To answer your question Glass, dad always put lespedeza in with the 34-0-0 when top dressing wheat, and the lespedeza was so thick you couldn't walk through it. We ran the mower behind the combine and baled a couple hours latter. He said the straw would absorb the moisture in the lespedeza and I never saw a moldy bale and the cattle would eat it, straw and all.


----------



## swmnhay (Jun 13, 2008)

I spread from 25-75 units of N on Alfalfa / grass mixes depending on the ratio of the mix.More the grass in the mix the more the. N.


----------



## swmnhay (Jun 13, 2008)

glasswrongsize said:


> I have always heard that N will kill clover? I started to search for "nitrogen kill" and it auto-filled to "nitrogen kills clover". Does this hold true with legumes such as lespedeza and/or alfalfa or is it a tightrope act of getting just enough to help the grass without killing the legumes?
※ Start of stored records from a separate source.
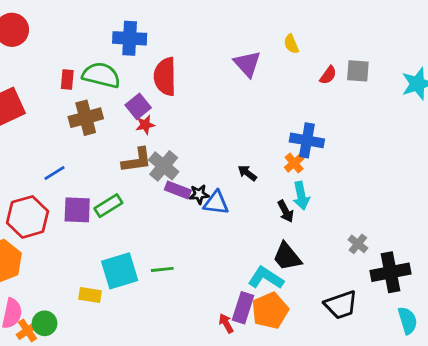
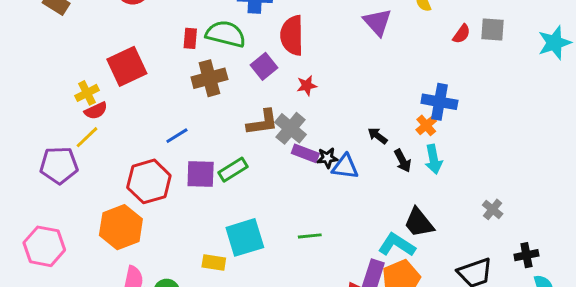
red star: (145, 125) -> (307, 86), moved
black arrow: (286, 211) -> (403, 161), moved
green line: (162, 269) -> (310, 236), moved
black cross: (391, 272) -> (526, 255), moved, size x0.6

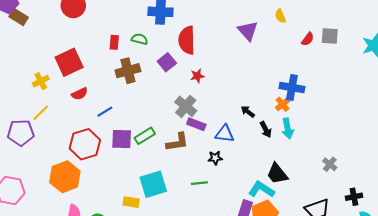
green semicircle: (226, 34) -> (140, 39), size x0.6
red semicircle: (96, 111) -> (80, 94), moved
brown L-shape: (263, 122) -> (177, 142), moved
black star: (327, 158) -> (215, 158), moved

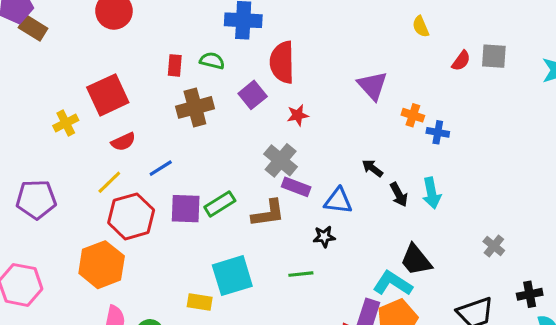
purple triangle: (248, 31) -> (372, 86), moved
blue cross: (292, 87) -> (438, 132), size x0.6
orange cross: (282, 104) -> (413, 115), moved, turned -32
yellow line: (41, 113) -> (109, 182), moved

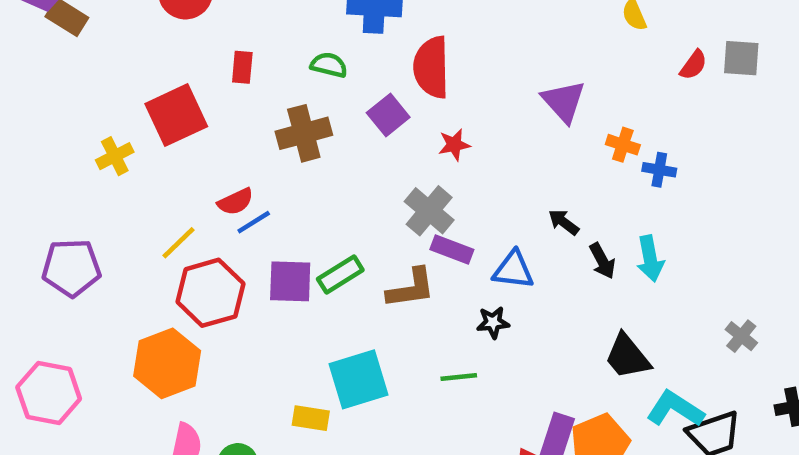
red rectangle: (175, 65) -> (242, 67), moved
red semicircle: (123, 142) -> (236, 202), moved
cyan L-shape: (393, 283) -> (675, 409), moved

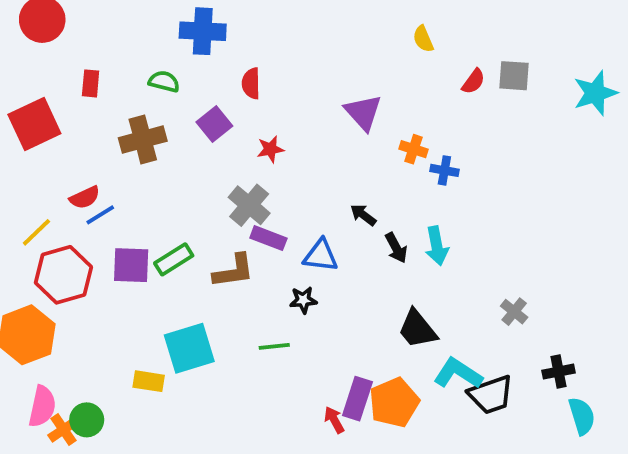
red semicircle: (431, 67) -> (251, 83), size x0.6

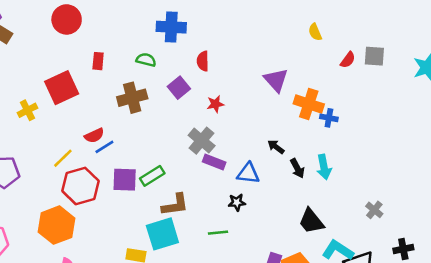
orange cross: (413, 149) -> (309, 104), size x1.6
brown L-shape: (234, 271) -> (175, 205), moved

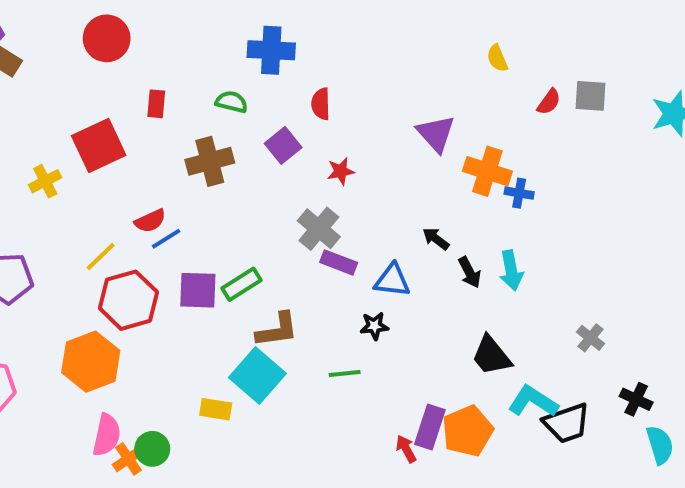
cyan square: (162, 234) -> (257, 375), turned -32
black cross: (403, 249) -> (636, 399), turned 36

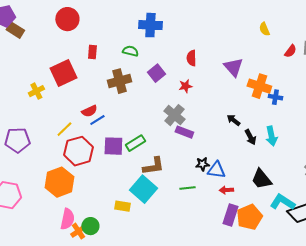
red semicircle: (321, 104) -> (191, 58), moved
blue triangle: (392, 280) -> (216, 170), moved
red arrow: (406, 449) -> (226, 190), moved, turned -64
Interesting read...but confusing to my thought-to-be knowledge. Most good reads are just that, though.
> 73, Mark


never heard that one and don't believe it either.Spread N on some grass hay that has some redclover and white clover in it and it hasn't killed it yet.


----------



## PaCustomBaler (Nov 29, 2010)

Always have spread N on A/O stands. I'm not sure you could grow much of a YIELD-ABLE crop without spinning on some N.

Nice share Mike.


----------